In this series, the analyses will be constrained to walking - rather than a comprehensive view of active transport. The combined impact of urban attributes that enable walking can be measured objectively with Walkability metrics. WalkScore is an implementation of walkability. The Walkability Index, described in Measuring Neighbourhood Walkability in New Zealand Cities, is another.

Walkability typically presents a comprehensive picture. But at its core is the predominant question that encapsulates opportunity cost for any transport mode:

How long will it take me?

While we all consider itinerary-specific travel times, a general view of travel times to amenities can be quantified and visualised with accessibility heatmaps.

Walkability by example: walking to playgrounds in Wellington

This introductory post is followed by a series that will examine walkability to playgrounds in Wellington using accessibility analyses by travel time.
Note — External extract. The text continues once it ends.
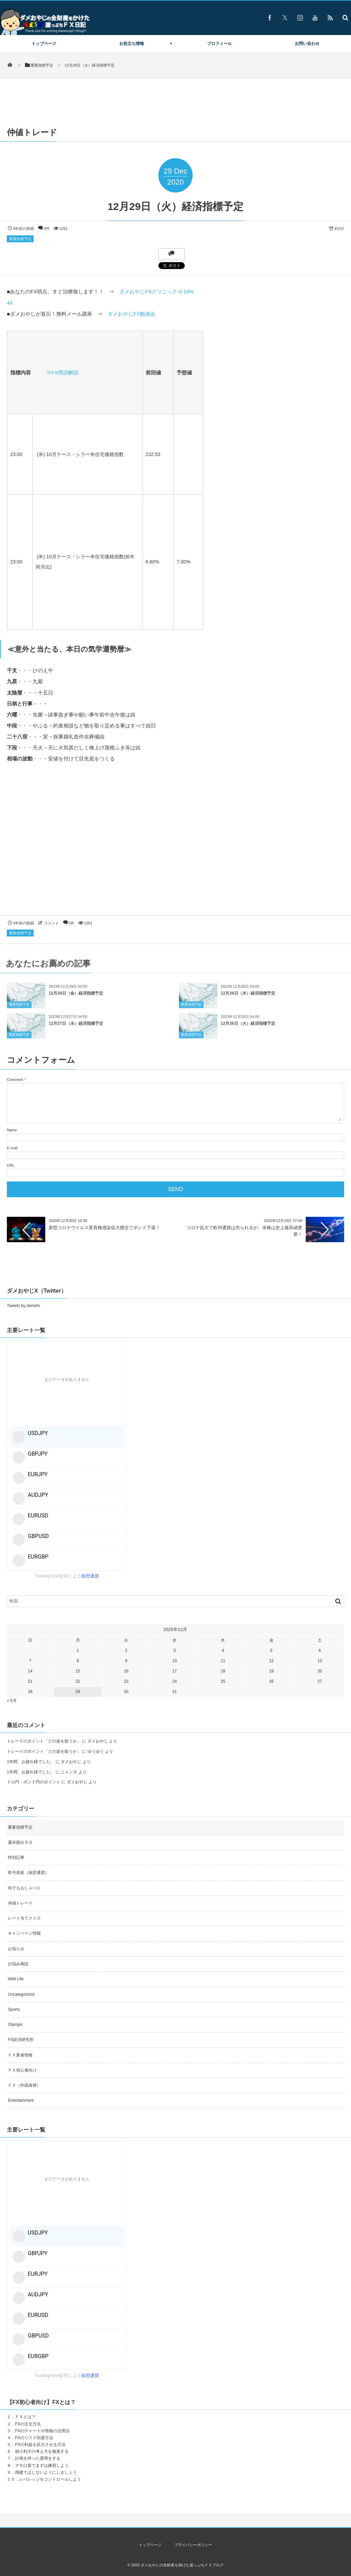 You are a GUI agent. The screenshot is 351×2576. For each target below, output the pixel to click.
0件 (47, 228)
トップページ (44, 43)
Playgrounds are an important recreation resource and are typically accessed on foot. The posts will consider just how reasonable their pedestrian accessibility actually is.

The topic is narrow, but intended for covering concepts in depth. The following posts will cover:

  • The impact of topography (hills) on travel times.
    • How prohibitive is Wellington’s topography on pedestrian accessibility?
  • Modelling and visualising differences between suburbs.
    • Can we interpret pedestrian accessibility to playgrounds with a ‘family-friendly’ angle?
  • Accessibility to council playgrounds vs. school playgrounds
    • Does the inclusion of school playgrounds improve accessibility? By how much?
  • The impact of adding new playgrounds on travel times.
    • What is the impact of the new Berhampore playground on accessibility in Berhampore and nearby suburbs?

The final post will close the series by examining how accessibility analyses can inform about the “liveability” of an urban environment.